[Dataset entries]
━━━
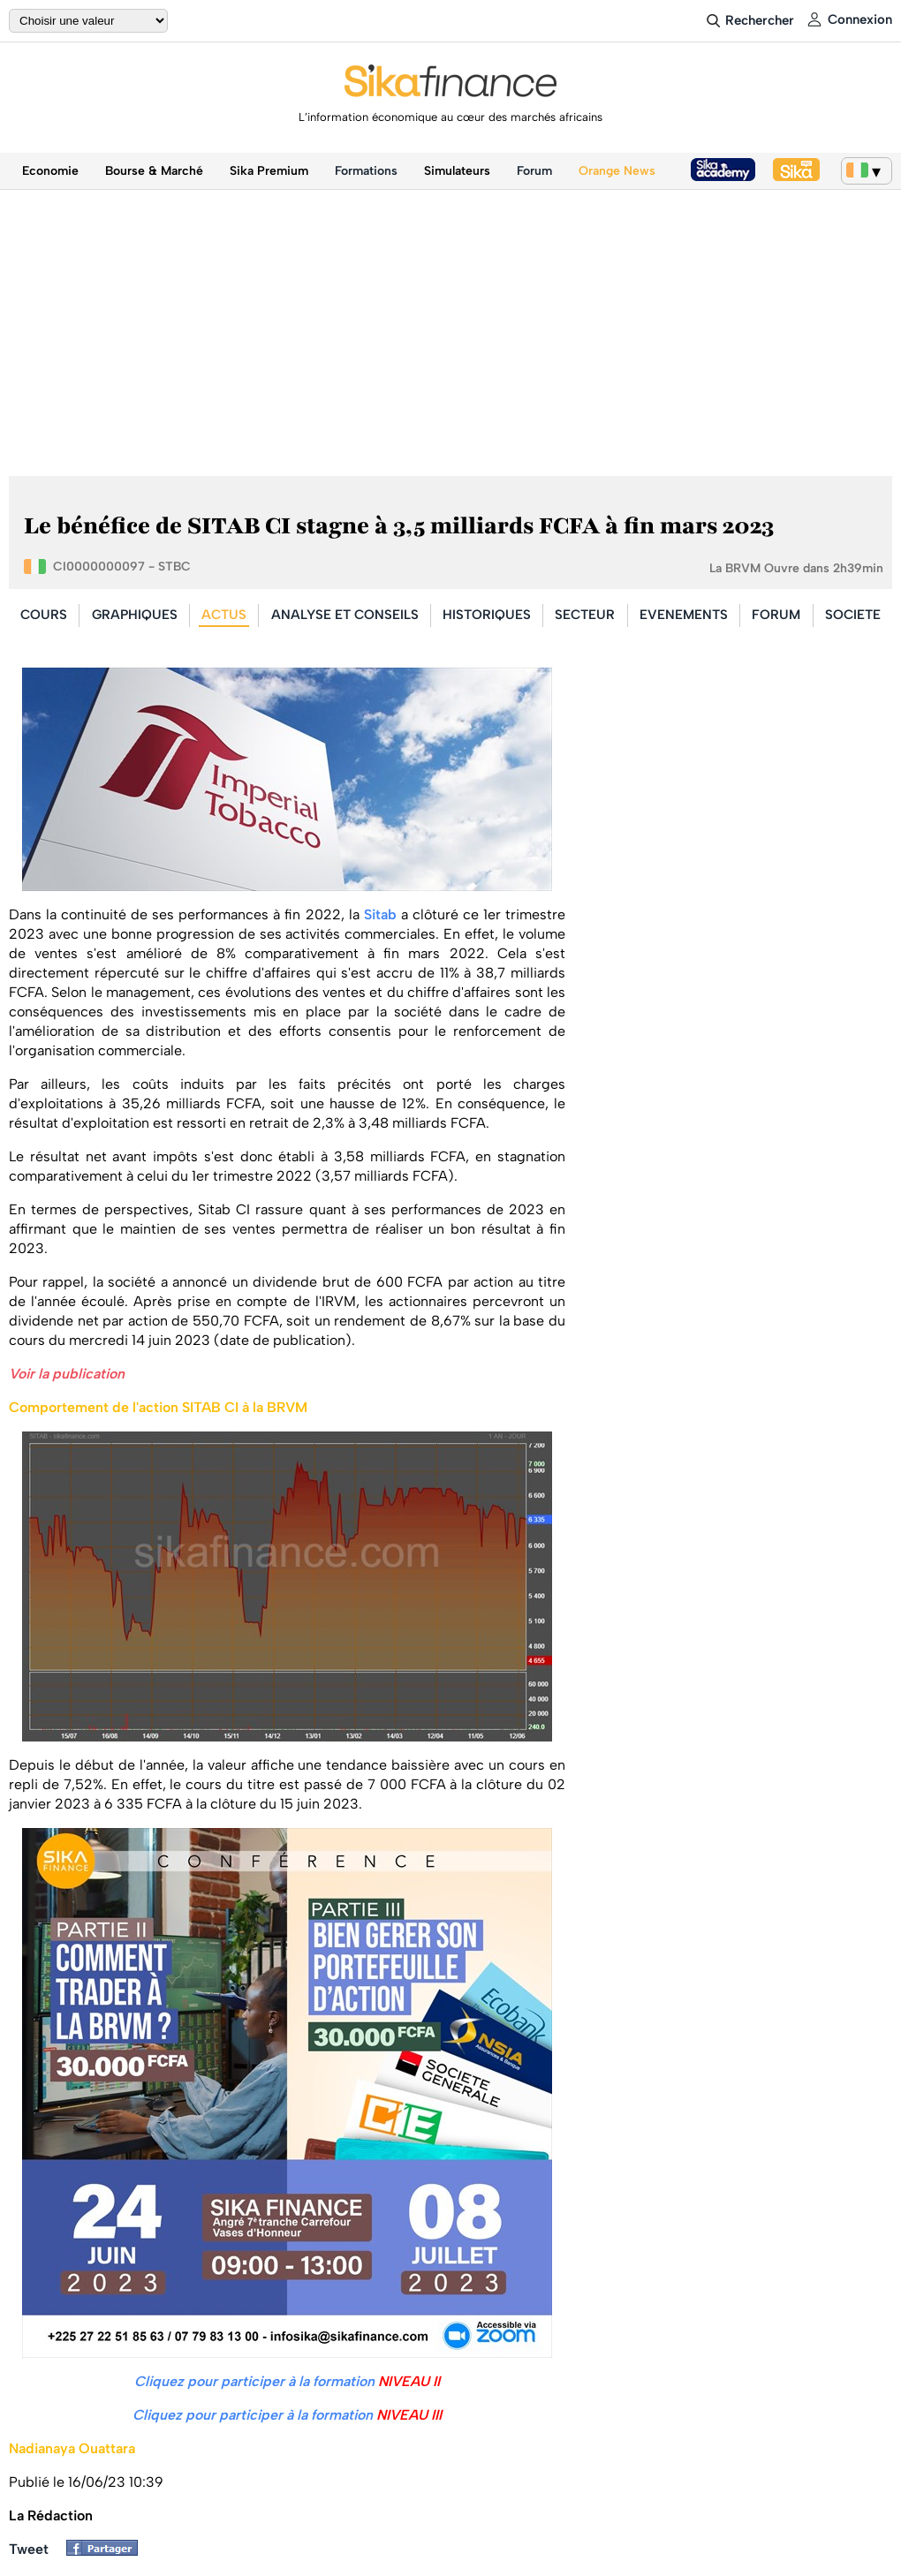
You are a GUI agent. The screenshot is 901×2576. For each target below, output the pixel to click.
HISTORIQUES (487, 615)
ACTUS (223, 615)
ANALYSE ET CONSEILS (345, 615)
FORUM (776, 615)
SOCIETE (853, 615)
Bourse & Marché (154, 170)
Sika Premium (269, 170)
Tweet (29, 2549)
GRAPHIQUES (135, 615)
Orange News (617, 170)
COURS (43, 615)
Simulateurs (457, 170)
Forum (534, 170)
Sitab (380, 914)
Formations (366, 170)
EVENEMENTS (684, 615)
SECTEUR (585, 615)
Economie (50, 170)
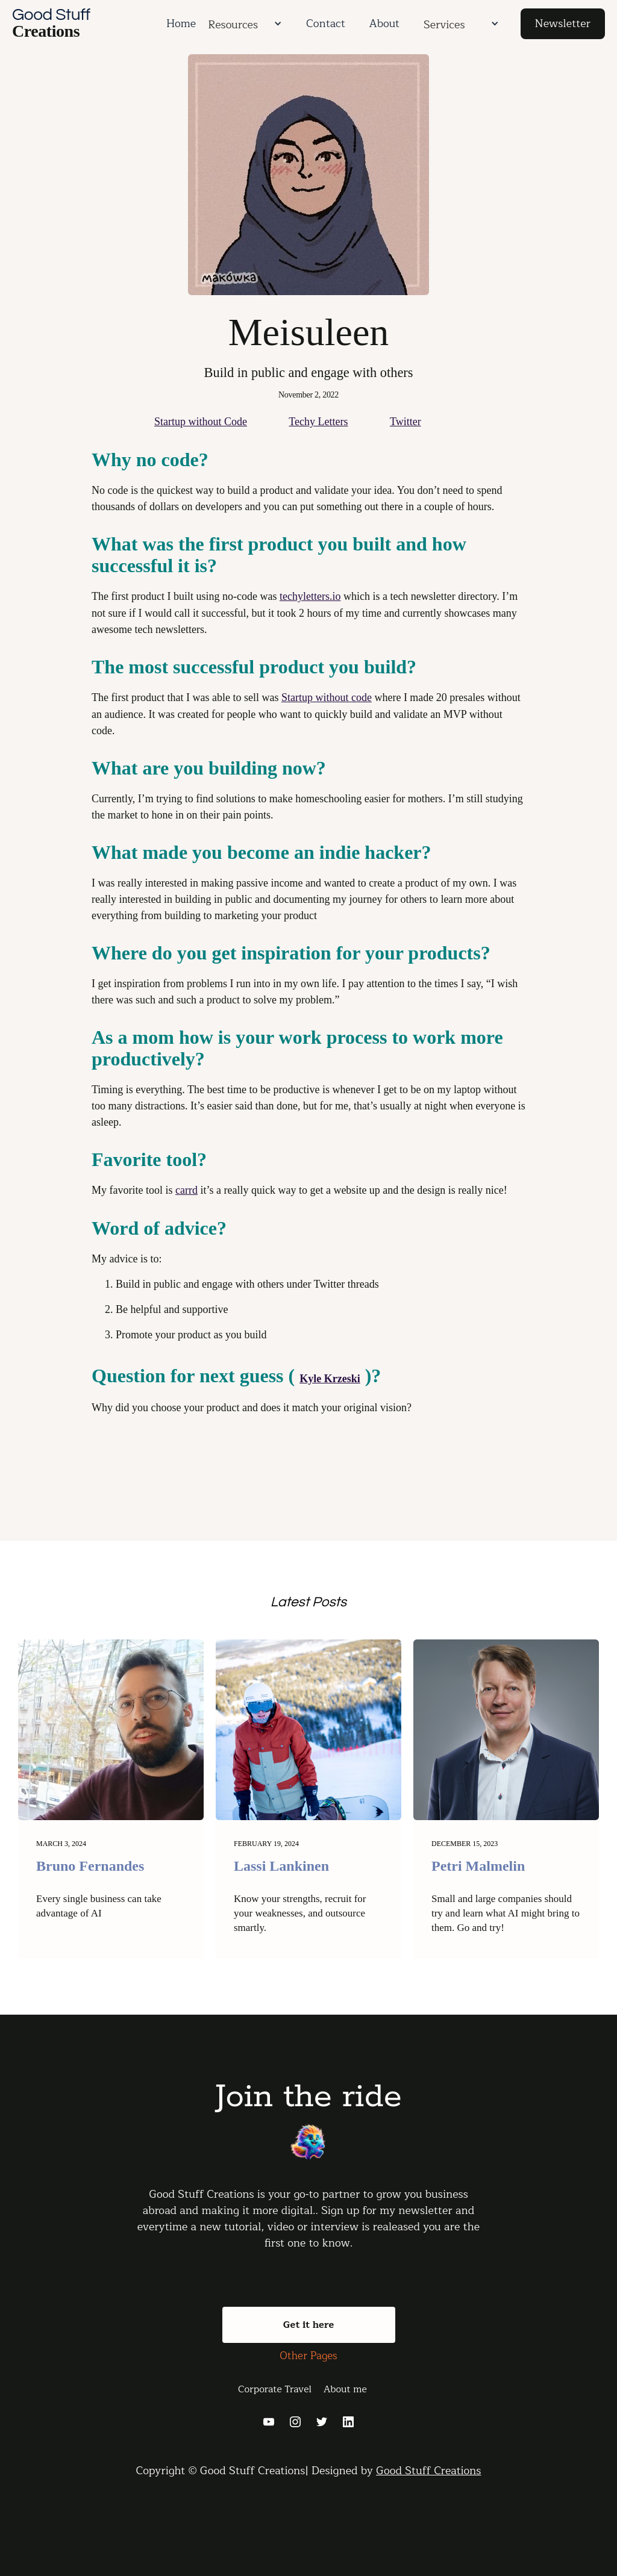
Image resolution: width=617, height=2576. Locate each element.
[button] (276, 23)
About (384, 23)
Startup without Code (200, 422)
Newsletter (562, 23)
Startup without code (326, 697)
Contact (325, 23)
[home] (83, 23)
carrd (186, 1190)
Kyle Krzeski (329, 1379)
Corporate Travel (275, 2389)
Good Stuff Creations (428, 2470)
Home (181, 23)
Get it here (308, 2325)
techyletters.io (310, 596)
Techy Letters (318, 422)
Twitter (405, 422)
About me (345, 2389)
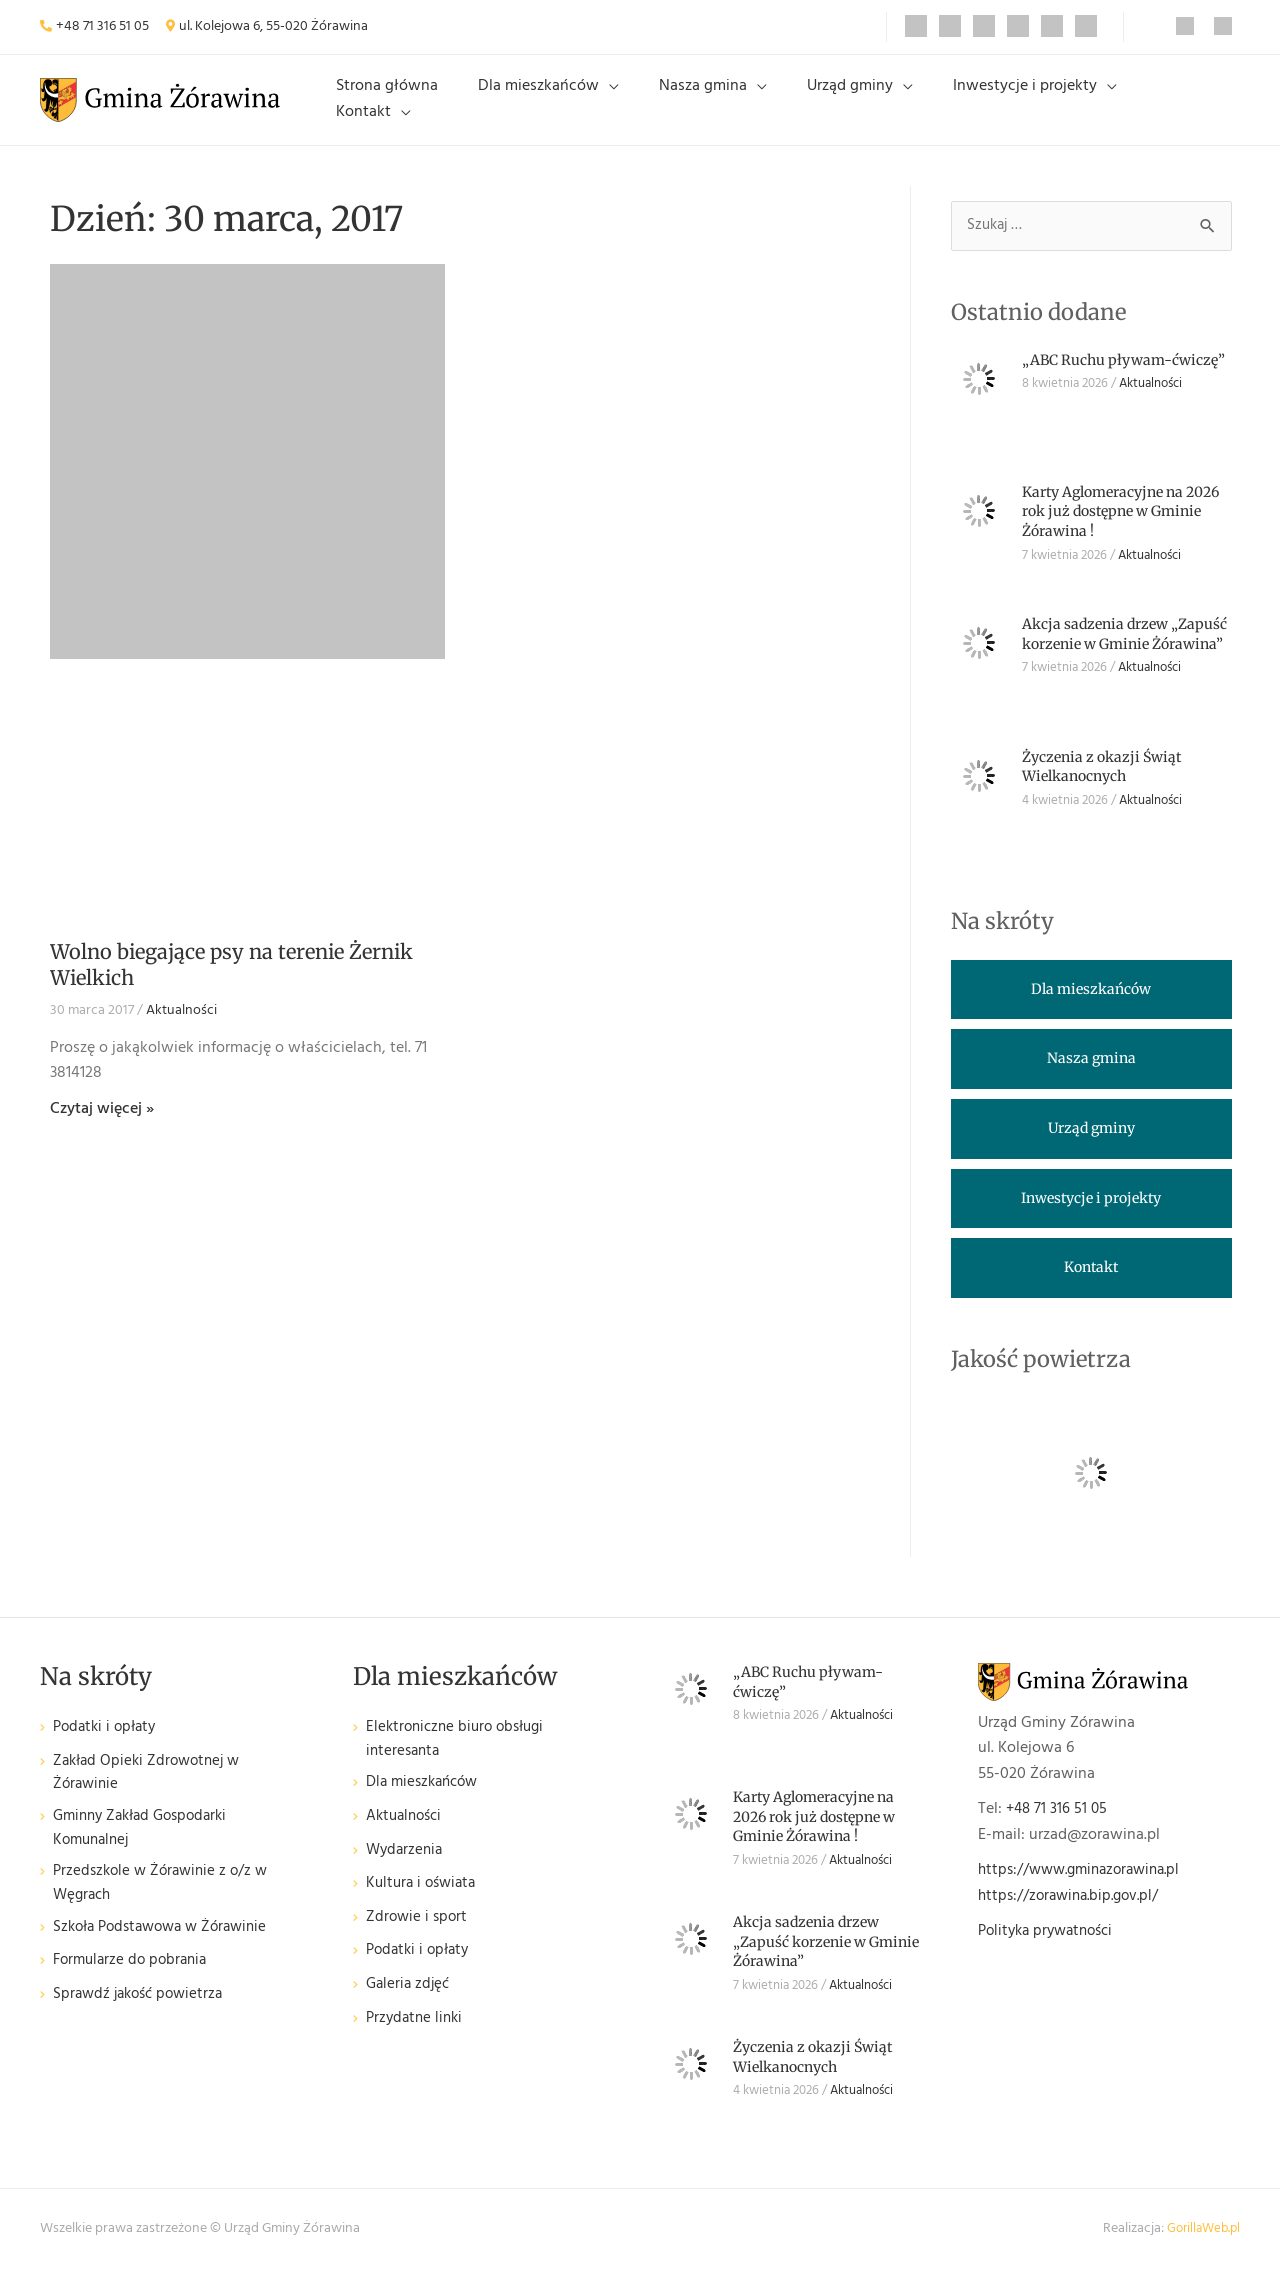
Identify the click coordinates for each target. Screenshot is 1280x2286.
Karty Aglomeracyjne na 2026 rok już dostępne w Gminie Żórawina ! (1120, 528)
━━━
[Work task]
Keep every word of the records above exactly, and return them with no pictures.

[Solution to this problem]
You are a GUI agent. The screenshot is 901×2576. For each target below, output the pixel to click.
HISTORIQUES (487, 615)
ACTUS (223, 615)
ANALYSE ET CONSEILS (345, 615)
FORUM (776, 615)
SOCIETE (853, 615)
Bourse & Marché (154, 170)
Sika Premium (269, 170)
Tweet (29, 2549)
GRAPHIQUES (135, 615)
Orange News (617, 170)
COURS (43, 615)
Simulateurs (457, 170)
Forum (534, 170)
Sitab (380, 914)
Formations (366, 170)
EVENEMENTS (684, 615)
SECTEUR (585, 615)
Economie (50, 170)
Image resolution: width=617, height=2576. Locate each element.
[button] (276, 23)
About (384, 23)
Startup without Code (200, 422)
Newsletter (562, 23)
Startup without code (326, 697)
Contact (325, 23)
[home] (83, 23)
carrd (186, 1190)
Kyle Krzeski (329, 1379)
Corporate Travel (275, 2389)
Good Stuff Creations (428, 2470)
Home (181, 23)
Get it here (308, 2325)
techyletters.io (310, 596)
Techy Letters (318, 422)
Twitter (405, 422)
About me (345, 2389)
Identify the click coordinates for each target. Screenshot is 1280x2286.
Karty Aglomeracyjne na 2026 rok już dostępne w Gminie Żórawina ! (1120, 528)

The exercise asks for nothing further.